The wealthy are fleeing Hong Kong and bypassing the U.S. to come to Canada instead
Pro-democracy protesters march on a street as they take part in a rally in Causeway Bay district on October 4, 2019 in Hong Kong.
The U.S. has traditionally served as an island of safety and security, particularly for the world's wealthy. Not so much anymore
As protests in Hong Kong intensified this summer, Bernard Wolfsdorf, a Los Angeles immigration lawyer, anticipated “a new wave of immigration” to the U.S. So he travelled to China and met with regional immigration advisers.
They told him not to get excited.
“What I heard is, while many are leaving Hong Kong, the U.S. isn’t the number one destination,” Wolfsdorf said. “The U.S. is simply not seen as the most desirable option presently.”
When things go sideways around the globe, the U.S. has traditionally served as an island of safety and security, particularly for the world’s wealthy. The U.S. is already home to more Hong Kongers than any country outside of mainland China, and recent data suggests more are looking to leave. Applications for a key emigration document, the “good citizenship card,” are up 54 per cent in the past year, according to official data.
But anti-immigrant political rhetoric, high-profile incidences of gun violence and impending changes to the “investor visa” program have encouraged Hong Kong’s would-be emigres to consider alternatives such as Australia, Canada, Singapore, and Taiwan.
The street demonstrations, which raise fundamental questions about the future of Hong Kong, escalated this month with the shootings of two teenage protesters by police.
Even before the protest movement began, the U.S. was losing lustre. In a December survey by Chinese University of Hong Kong, one-third of the city’s citizens said they’d consider leaving. Among them, the most popular destinations were Canada and Australia, with at least 18 per cent of respondents each, followed by Taiwan, at 11 per cent, and Singapore at 5 per cent. The U.S. was the top choice for 2.9 per cent.
Australia is a favourite for clients of John Hu, founder and principal consultant at John Hu Migration Consulting in Hong Kong. Advantages include a small time difference with China and mild climate. Canada is also popular, Hu said, especially for clients who want to follow family members who previously emigrated there.
Canada last year recorded its biggest influx of immigrants since 1913. Under Prime Minister Justin Trudeau, the country has aggressively wooed immigrants. Its Global Skills Strategy program, for example, offering temporary work permits to applicants in as little as two weeks, has lured about 40,000 workers and their family members over the past two years.
Family ties make the U.S. attractive. So does the EB-5 investor visa program, which offers residency to anyone able and willing to make a US$500,000 investment in a business or other project that creates jobs. Applications from Hong Kong citizens are processed separately from investors from the mainland, which means that once an application is considered, it can often be approved with little if any wait.
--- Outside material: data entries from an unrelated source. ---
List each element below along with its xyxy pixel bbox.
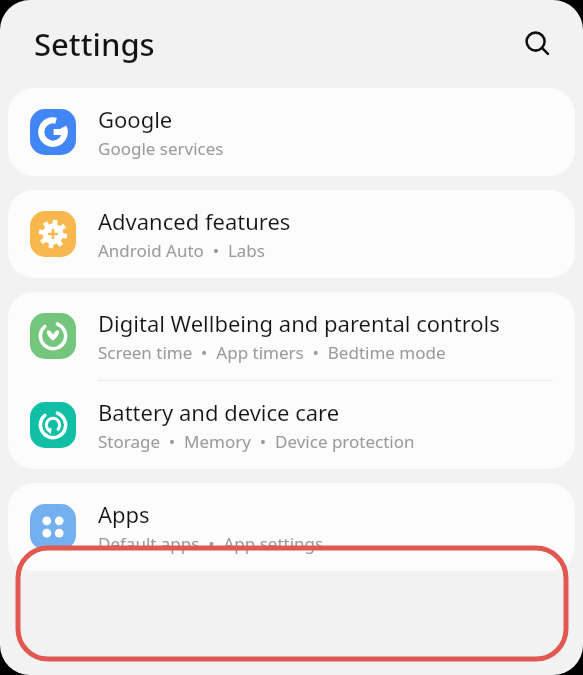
staticText: Settings	[34, 23, 155, 65]
staticText: Digital Wellbeing and parental controls	[98, 308, 500, 338]
button[interactable]: Search	[514, 20, 562, 68]
staticText: Google services	[98, 137, 224, 160]
staticText: Advanced features	[98, 206, 291, 236]
staticText: Battery and device care	[98, 397, 340, 427]
staticText: Screen time • App timers • Bedtime mode	[98, 341, 446, 364]
button[interactable]: Google	[8, 88, 575, 176]
button[interactable]: Advanced features	[8, 190, 575, 278]
staticText: Storage • Memory • Device protection	[98, 430, 415, 453]
staticText: Google	[98, 104, 173, 134]
staticText: Android Auto • Labs	[98, 239, 265, 262]
button[interactable]: Apps	[8, 483, 575, 571]
staticText: Apps	[98, 499, 150, 529]
button[interactable]: Digital Wellbeing and parental controls	[8, 292, 575, 380]
button[interactable]: Battery and device care	[8, 381, 575, 469]
staticText: Default apps • App settings	[98, 532, 324, 555]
The price of those visas is about to surge, however. Starting on Nov. 21, the minimum investment rises to US$900,000, part of a reform of the EB-5 program.
Even for those currently in the queue, a bureaucratic backlog means it can take years to get a visa. The U.S. Department of Homeland Security has slowed its handling of paperwork to a crawl, making applicants wait years for an answer to their petitions. The department was buried in 930,311 pending cases of all types at the end of June, government data show, double the number of pending cases from 2015.
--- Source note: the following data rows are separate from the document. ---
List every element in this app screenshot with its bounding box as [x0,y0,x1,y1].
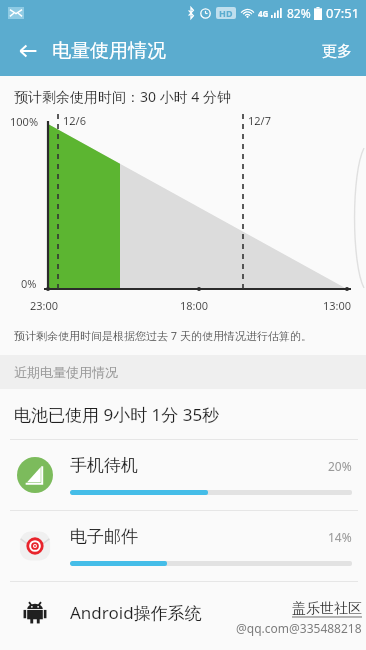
staticText: 18:00 [180,298,209,313]
button[interactable]: Android操作系统 [0,582,366,642]
staticText: @qq.com@335488218 [236,620,362,636]
staticText: 20% [328,458,352,474]
staticText: 13:00 [323,298,352,313]
staticText: 近期电量使用情况 [14,364,118,380]
staticText: 14% [328,529,352,545]
staticText: 预计剩余使用时间是根据您过去 7 天的使用情况进行估算的。 [14,328,313,343]
staticText: 更多 [322,42,352,61]
staticText: 电子邮件 [70,526,328,547]
button[interactable]: 手机待机 [0,440,366,510]
button[interactable]: 更多 [308,32,366,71]
staticText: 4G [258,8,269,19]
staticText: 82% [287,5,311,21]
staticText: 100% [10,114,39,129]
staticText: 电池已使用 9小时 1分 35秒 [14,403,220,426]
staticText: 12/6 [63,113,86,128]
staticText: HD [219,7,233,19]
staticText: Android操作系统 [70,601,202,624]
staticText: 盖乐世社区 [292,600,362,618]
button[interactable]: 电子邮件 [0,511,366,581]
staticText: 07:51 [326,4,360,22]
button[interactable]: Back [8,31,48,71]
staticText: 12/7 [248,113,271,128]
staticText: 预计剩余使用时间：30 小时 4 分钟 [14,87,231,106]
staticText: 0% [21,276,37,291]
staticText: 电量使用情况 [52,39,166,63]
staticText: 手机待机 [70,455,328,476]
staticText: 23:00 [30,298,59,313]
The estimated wait for processing investor visas is at least 28.5 months, according to the U.S. Citizenship and Immigration Service. “EB-5 is not likely an answer to people in Hong Kong who say they need a quick exit strategy,” said H. Ronald Klasko of Klasko Immigration Law Partners in Philadelphia. “It will probably be at least three years before that’s going to get them to the U.S.”
People who don’t want to wait often find other ways to enter and stay in the U.S., including student and visitor visas. “During these troubles, my clients have been in the U.S. and Canada visiting,” said Carolyn Lee, an immigration attorney based in Ithaca, N.Y.
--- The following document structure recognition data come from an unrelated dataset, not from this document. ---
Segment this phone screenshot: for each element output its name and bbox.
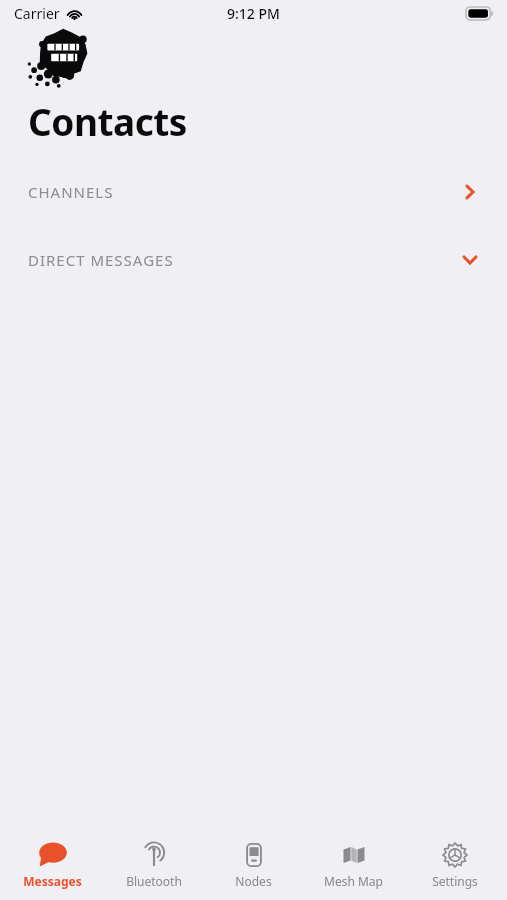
button[interactable]: Settings xyxy=(407,836,502,893)
button[interactable]: Nodes xyxy=(206,836,301,893)
button[interactable]: DIRECT MESSAGES xyxy=(0,238,507,282)
button[interactable]: Mesh Map xyxy=(306,836,401,893)
other: JellyNet logo xyxy=(26,28,100,92)
staticText: Nodes xyxy=(235,873,272,889)
staticText: DIRECT MESSAGES xyxy=(28,250,174,270)
staticText: 9:12 PM xyxy=(227,4,280,23)
staticText: Bluetooth xyxy=(126,873,182,889)
staticText: Settings xyxy=(432,873,478,889)
staticText: Mesh Map xyxy=(324,873,383,889)
button[interactable]: Messages xyxy=(5,836,100,893)
button[interactable]: Bluetooth xyxy=(106,836,201,893)
staticText: Contacts xyxy=(28,96,187,146)
staticText: Messages xyxy=(23,873,82,889)
staticText: Carrier xyxy=(14,4,60,23)
button[interactable]: CHANNELS xyxy=(0,170,507,214)
staticText: CHANNELS xyxy=(28,182,114,202)
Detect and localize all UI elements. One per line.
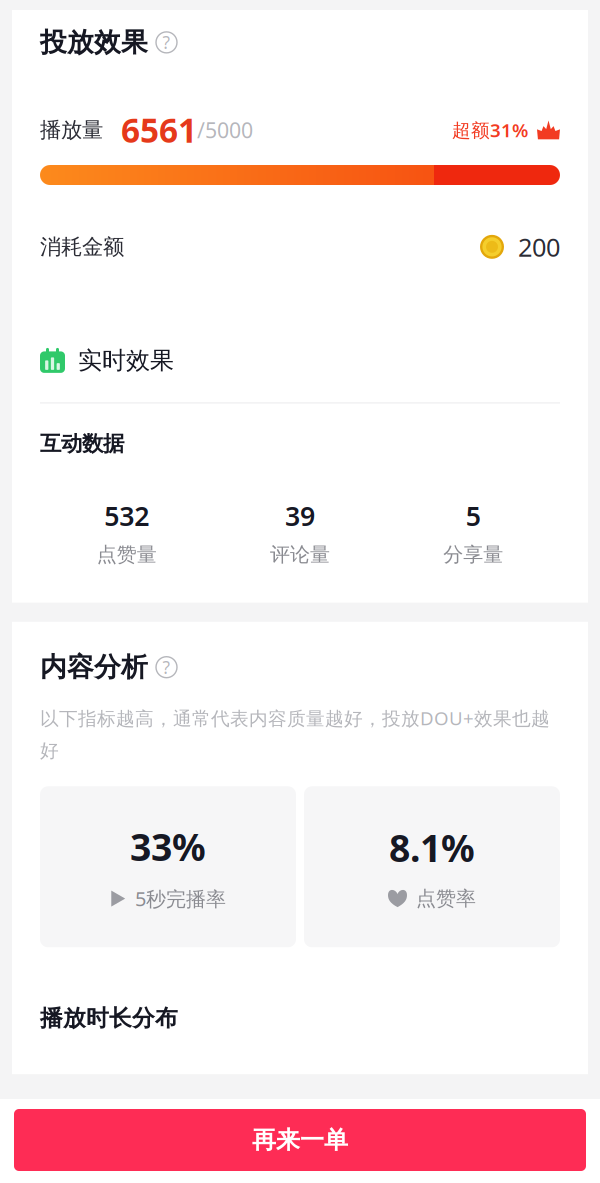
staticText: 5 xyxy=(466,498,481,533)
staticText: 33% xyxy=(130,822,206,871)
button[interactable]: 再来一单 xyxy=(14,1109,586,1171)
staticText: 互动数据 xyxy=(40,431,124,457)
staticText: 以下指标越高，通常代表内容质量越好，投放DOU+效果也越好 xyxy=(40,706,550,762)
button[interactable]: 关于投放效果 xyxy=(156,32,177,53)
staticText: 200 xyxy=(504,230,560,264)
staticText: 39 xyxy=(285,498,315,533)
staticText: /5000 xyxy=(197,116,253,144)
staticText: 投放效果 xyxy=(40,26,148,59)
staticText: 超额31% xyxy=(452,118,528,142)
staticText: 播放时长分布 xyxy=(40,1004,178,1032)
staticText: 消耗金额 xyxy=(40,234,124,260)
staticText: 532 xyxy=(104,498,149,533)
staticText: ? xyxy=(162,656,170,679)
staticText: 分享量 xyxy=(443,542,503,567)
staticText: 6561 xyxy=(103,108,197,152)
staticText: ? xyxy=(162,31,170,54)
staticText: 点赞量 xyxy=(97,542,157,567)
staticText: 8.1% xyxy=(389,823,475,872)
staticText: 播放量 xyxy=(40,117,103,143)
staticText: 内容分析 xyxy=(40,651,148,684)
staticText: 点赞率 xyxy=(416,886,476,911)
staticText: 再来一单 xyxy=(252,1125,348,1155)
button[interactable]: 关于内容分析 xyxy=(156,657,177,678)
staticText: 评论量 xyxy=(270,542,330,567)
staticText: 实时效果 xyxy=(78,346,174,375)
staticText: 5秒完播率 xyxy=(135,885,226,912)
A less formal immigration status can also overcome another barrier daunting wealthy people who want to move to America: its unique and costly tax rules. For example, new immigrants must disclose all foreign holdings to the Internal Revenue Service, a level of scrutiny that many aren’t prepared for.
“Many of my Hong Kong-based are considering alternatives” to the U.S., said K. Eli Akhavan, a partner at CKR Law in New York. “The tax bite can be quite heavy.”
Hu, the immigration consultant, said American tax rules often take a backseat to quality-of-life issues for families considering the U.S. “Hong Kong media’s frequent coverage of school shootings in the U.S. has also made people worry about safety,” he said. Another concern for some, he added, is that “racial discrimination is relatively serious in certain areas.”
Still, the U.S. remains a popular place to do business, educate children, and park money. And even in the most stable times, the global super rich often see spreading assets around the world as an important way to protect their fortunes, said Kathryn von Matthiessen, partner at Katten Muchin Rosenman LLP in New York.
“Most families I work with are looking to create dynastic wealth,” she said. “That means they have to manage political volatility and geographic volatility.